→ **INSTRUCTIONS FOR THE TASK**:
Some lines in the data below hold the string "Believe". Report how many, as a bare number.

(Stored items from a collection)
:::::

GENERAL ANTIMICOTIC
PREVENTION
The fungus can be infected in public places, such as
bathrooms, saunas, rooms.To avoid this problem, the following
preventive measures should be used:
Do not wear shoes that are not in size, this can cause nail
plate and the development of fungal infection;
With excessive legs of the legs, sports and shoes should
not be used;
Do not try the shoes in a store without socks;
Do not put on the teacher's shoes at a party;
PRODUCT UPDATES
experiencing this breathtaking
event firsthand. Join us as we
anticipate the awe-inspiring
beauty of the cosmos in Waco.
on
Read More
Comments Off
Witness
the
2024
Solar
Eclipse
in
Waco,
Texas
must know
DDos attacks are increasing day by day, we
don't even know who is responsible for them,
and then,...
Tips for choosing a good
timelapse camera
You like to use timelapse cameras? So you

:::::

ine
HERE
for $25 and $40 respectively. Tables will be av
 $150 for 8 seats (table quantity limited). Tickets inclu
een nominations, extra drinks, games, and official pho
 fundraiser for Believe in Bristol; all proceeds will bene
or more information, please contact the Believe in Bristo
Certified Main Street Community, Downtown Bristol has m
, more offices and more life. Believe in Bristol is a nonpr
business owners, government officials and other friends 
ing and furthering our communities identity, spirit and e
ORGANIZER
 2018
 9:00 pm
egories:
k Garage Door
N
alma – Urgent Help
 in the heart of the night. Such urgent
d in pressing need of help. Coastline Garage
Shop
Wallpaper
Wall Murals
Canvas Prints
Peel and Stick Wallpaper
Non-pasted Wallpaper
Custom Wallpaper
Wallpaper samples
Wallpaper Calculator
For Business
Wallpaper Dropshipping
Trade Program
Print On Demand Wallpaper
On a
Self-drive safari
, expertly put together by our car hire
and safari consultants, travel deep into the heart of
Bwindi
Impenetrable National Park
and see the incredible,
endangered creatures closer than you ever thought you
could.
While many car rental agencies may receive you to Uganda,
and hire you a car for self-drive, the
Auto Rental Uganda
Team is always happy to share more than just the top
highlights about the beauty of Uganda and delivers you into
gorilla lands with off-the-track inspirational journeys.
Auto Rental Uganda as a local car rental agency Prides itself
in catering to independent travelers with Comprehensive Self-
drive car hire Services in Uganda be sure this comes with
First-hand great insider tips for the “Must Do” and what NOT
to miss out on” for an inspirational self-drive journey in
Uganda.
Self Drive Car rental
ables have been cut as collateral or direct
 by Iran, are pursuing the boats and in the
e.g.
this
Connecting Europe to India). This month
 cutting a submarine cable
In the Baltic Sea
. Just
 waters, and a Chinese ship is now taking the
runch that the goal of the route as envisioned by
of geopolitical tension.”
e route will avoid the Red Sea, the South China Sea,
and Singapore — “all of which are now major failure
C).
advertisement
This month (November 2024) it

:::::

→ **FINISHED TASK**:
3